Der Papst lässt nicht mehr jeden ran. Die Privataudienzen wurden beschränkt. Unter dem Rang eines Staatspräsidenten ist nicht mehr viel möglich. Eine Verabredung mit Erika Rabau zu bekommen, gestaltet sich anders, aber ähnlich schwierig. Die erste Hürde ist, einen ruhigen Moment zu erwischen. Seit ihrem Hüftbruch humpelt sie zwar, aber weglaufen oder besser: hinlaufen, wo sich gerade wieder etwas zum Abschießen bietet, kann sie immer noch. Steht man ihr dann doch gegenüber, stellt sie zuerst eine Sache klar: „Das Sie kannst du dir gleich abschminken. Ich bin ein Du.“ Es ist wichtig zu wissen, dass Erika ein Gespräch so beginnt – genau so. Bereits in den ersten fünf Minuten muss eine Entscheidung getroffen werden. Entweder hat man sie gern – oder man findet sie einfach nur nervig.
Die alterslose Erika Rabau ist die ewig anwesende Fotografin. Zumindest wenn es um Film und Theater geht. Seit mehr als 30 Jahren dokumentiert sie nahezu jede Veranstaltung der Berlinale und des Theatertreffens. Die Arbeit steht ihr ins Gesicht geschrieben. „Das setzt sich ja nicht in die Kleider“, erklärt sie mit einem winzigen Lächeln. Sie denkt nicht ans Aufhören. Dachte nicht daran als sie vor fünf Jahren eine Ohnmacht in einer Pressekonferenz umhaute – schon nach einer Stunde verließ sie das Krankenhaus wieder, weil sie einen Termin hatte –, denkt nicht daran, nachdem ein Hüftbruch sie heute etwas langsamer macht. „Die Faszination hält mich wach.
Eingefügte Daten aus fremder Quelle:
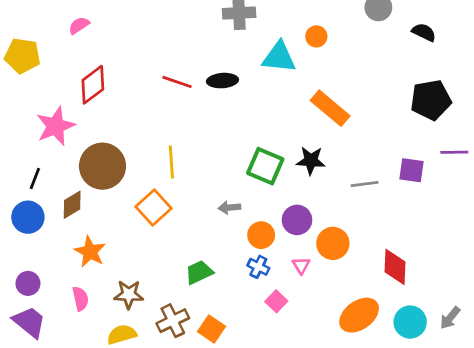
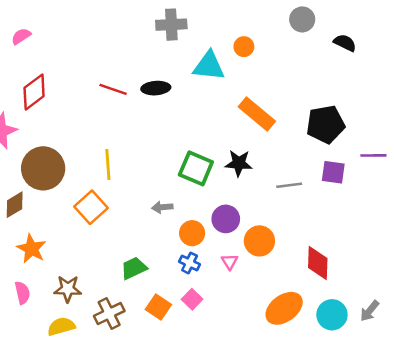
black pentagon: (431, 100) -> (326, 124), moved
pink square: (276, 301) -> (192, 299), moved
orange square: (211, 329) -> (158, 307), moved

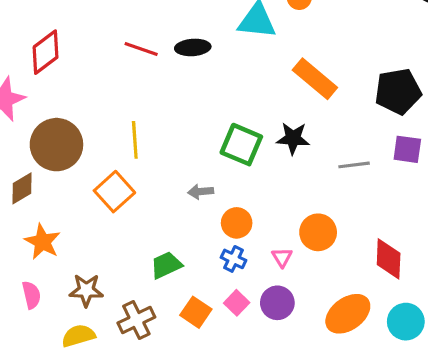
purple circle: (226, 219) -> (277, 303), moved

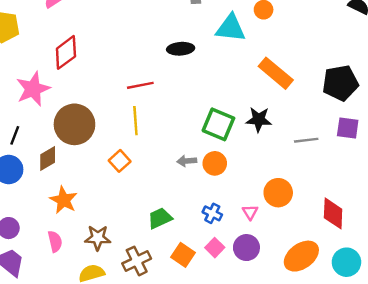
red line: (141, 49) -> (140, 85), moved, turned -30
orange square: (114, 192) -> (120, 161), size x0.7
orange circle: (237, 223) -> (215, 163), moved

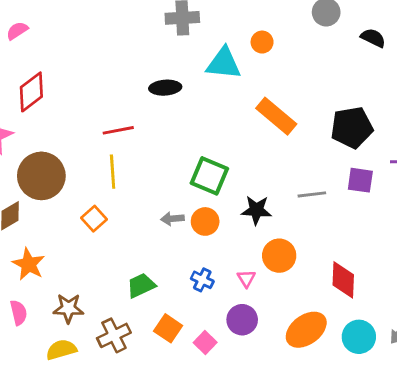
black star: (259, 119) -> (256, 210), moved
pink square: (215, 248) -> (205, 343), moved

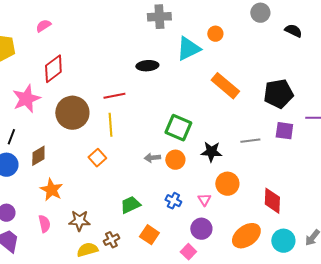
cyan triangle: (224, 63) -> (188, 49), turned -32
brown circle: (41, 176) -> (72, 113), moved
brown cross: (114, 335) -> (111, 240), size x0.7
pink square: (205, 343) -> (188, 252), moved
yellow semicircle: (61, 350) -> (87, 250), moved

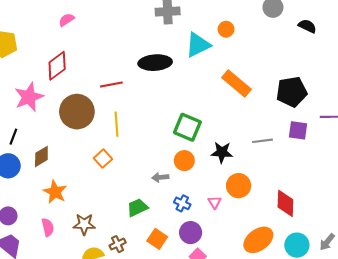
pink semicircle: (43, 26) -> (66, 20), moved
black ellipse: (147, 66) -> (155, 63), size x1.4
red line: (114, 96) -> (111, 84), moved
gray arrow: (152, 158) -> (160, 177), moved
purple circle: (201, 229) -> (191, 233), moved

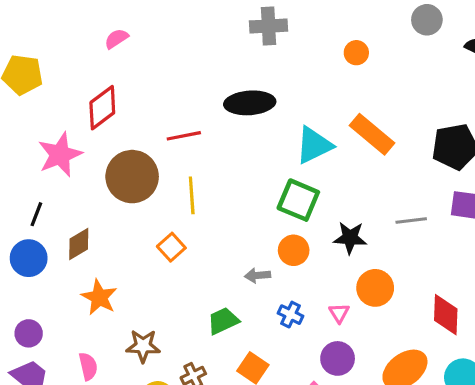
cyan triangle: (198, 45) -> (314, 145), moved
pink semicircle: (48, 227) -> (88, 366), moved
purple circle: (191, 233) -> (338, 358), moved

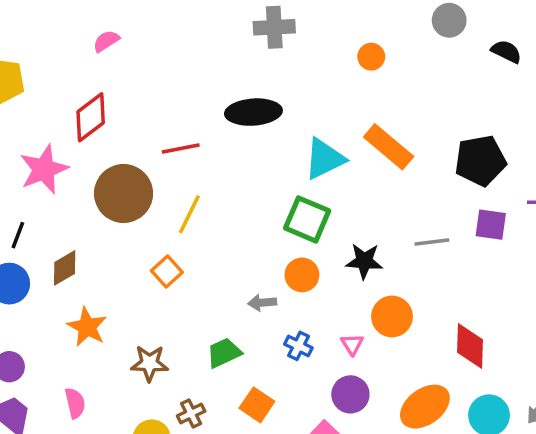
yellow line: (192, 195) -> (189, 214), turned 30
brown star: (143, 346) -> (150, 363), moved

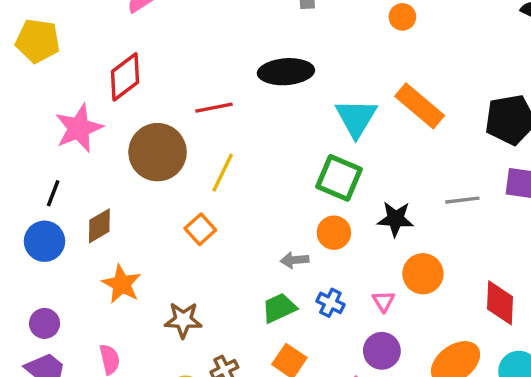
cyan triangle: (324, 159) -> (356, 118), turned -33
green trapezoid: (224, 353) -> (279, 308), moved

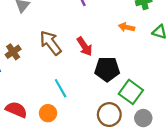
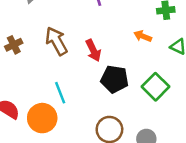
green square: (131, 92) -> (156, 87), moved
orange circle: (48, 113) -> (42, 118), size x1.5

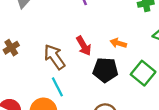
orange arrow: (143, 36) -> (118, 43), moved
brown arrow: (56, 41) -> (54, 57), moved

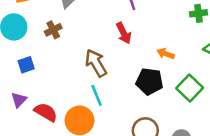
red arrow: (84, 46) -> (124, 33), moved
brown cross: (11, 48) -> (53, 30), moved

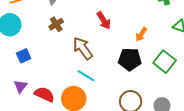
brown cross: (53, 30) -> (56, 24), moved
orange arrow: (166, 54) -> (141, 34), turned -72
cyan line: (97, 95) -> (86, 76), turned -30

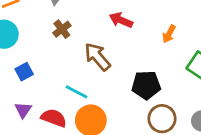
red arrow: (104, 21) -> (121, 20), turned 150
black pentagon: (130, 59) -> (146, 85), moved
cyan line: (86, 76) -> (76, 92), moved

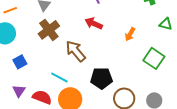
brown cross: (62, 29) -> (49, 30), size x1.5
black pentagon: (146, 85) -> (101, 78), moved

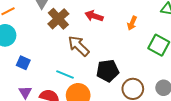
brown cross: (49, 30) -> (58, 19), moved
blue square: (20, 62) -> (23, 63), turned -32

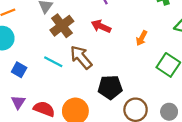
cyan line: (65, 74) -> (53, 62), moved

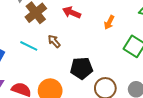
brown arrow: (81, 57) -> (54, 41), size x0.6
Mich interessieren der Film und das Theater. Und vor allem die Menschen. Wenn du das Gesicht eines Menschen fotografiert, brauchst du keine Landschaften mehr zu knipsen.“ Warum es gerade die Menschen aus Film und Theater sein müssen, kann sie nicht genau erklären. „Sie haben eine Ausstrahlung, die man nicht beschreiben kann.“
Heute hat sie auf ein Gespräch keine Lust
Beim ersten Treffen mit Erika, ist nach dem schnellen Kennenlernen erstmal wieder Schluss. Heute hat sie auf ein Gespräch keine Lust, gibt aber ihre Telefonnummer heraus. Nächster Tag, erster Anruf: „Ich bin gerade auf der Gala des Deutschen Filmpreises. Ich kann dich nicht verstehen und ich weiß nicht, wo mir der Kopf steht. Ruf morgen noch mal an. Aber nach 14 Uhr, okay?“ Okay. Bei der Gala ist sie bis 4.30 Uhr geblieben, wie sie später erzählt. Schlafen? Warum? Am nächsten Tag der zweite Anruf: „Ich bin gerade bei den Kindern. Es ist so laut hier, aber wir können uns nachher um 19 Uhr treffen. Okay? Am Haus der Berliner Festspiele.“ Die Wahl eines anderen Ortes ist während des Theatertreffens schier unmöglich. Und dann heißt es, sich langsam annähern. Aber viel näher als während der ersten fünf Minuten, ist an Erika nicht heranzukommen. Sie ist ein offener Mensch mit klaren Grenzen. Grenzen einreißen kann sie trotzdem sehr gut.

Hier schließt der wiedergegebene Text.